**REQUIRED WORK**
Looking at the entries, say how many lines contain the string "numéro". Offer nothing besides the number.

START DATA FOR PROCESSING

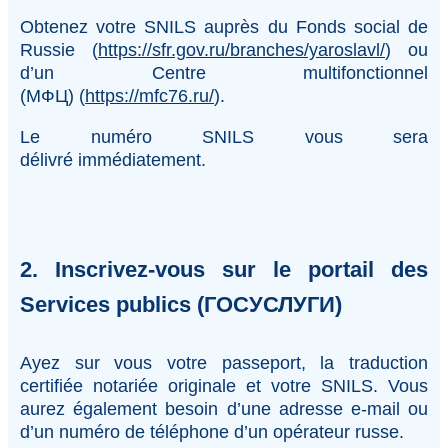
Obtenez votre SNILS auprès du Fonds social de
Russie (
https://sfr.gov.ru/branches/yaroslavl/
) ou
d’un Centre multifonctionnel
(MФЦ) (
https://mfc76.ru/
).
Le numéro SNILS vous sera
délivré immédiatement.
2. Inscrivez-vous sur le portail des
Services publics (
ГОСУСЛУГИ
)
Ayez sur vous votre passeport, la traduction
certifiée notariée originale et votre SNILS. Vous
aurez également besoin d’une adresse e-mail ou
d’un numéro de téléphone d’un opérateur russe.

END DATA FOR PROCESSING

**EXERCISE SOLUTION**
2